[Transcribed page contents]
━━━━━━━━━━━━━━━━━━━━
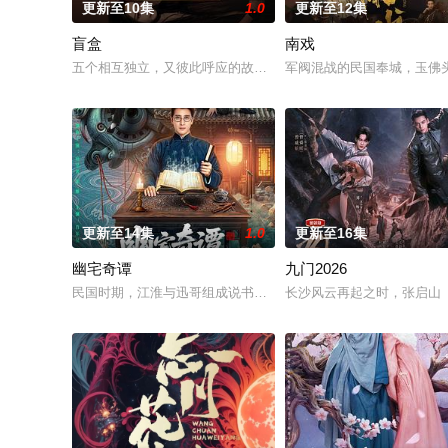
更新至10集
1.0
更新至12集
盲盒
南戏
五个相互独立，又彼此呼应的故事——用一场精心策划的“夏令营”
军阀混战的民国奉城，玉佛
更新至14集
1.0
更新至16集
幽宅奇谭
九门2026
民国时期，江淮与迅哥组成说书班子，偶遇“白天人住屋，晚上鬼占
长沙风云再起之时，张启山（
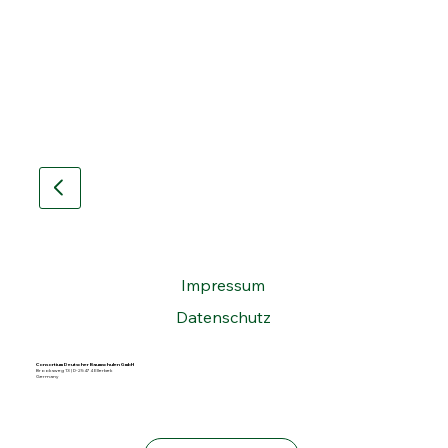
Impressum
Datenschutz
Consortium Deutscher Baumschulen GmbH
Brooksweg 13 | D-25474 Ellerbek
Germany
━━━━━━━━━━━━━━━━━━━━
• Activity: Pictures stay out of the copy; please restate every record above exactly.

• Task response:
更新至10集
1.0
更新至12集
盲盒
南戏
五个相互独立，又彼此呼应的故事——用一场精心策划的“夏令营”
军阀混战的民国奉城，玉佛
更新至14集
1.0
更新至16集
幽宅奇谭
九门2026
民国时期，江淮与迅哥组成说书班子，偶遇“白天人住屋，晚上鬼占
长沙风云再起之时，张启山（
Impressum
Datenschutz
Consortium Deutscher Baumschulen GmbH
Brooksweg 13 | D-25474 Ellerbek
Germany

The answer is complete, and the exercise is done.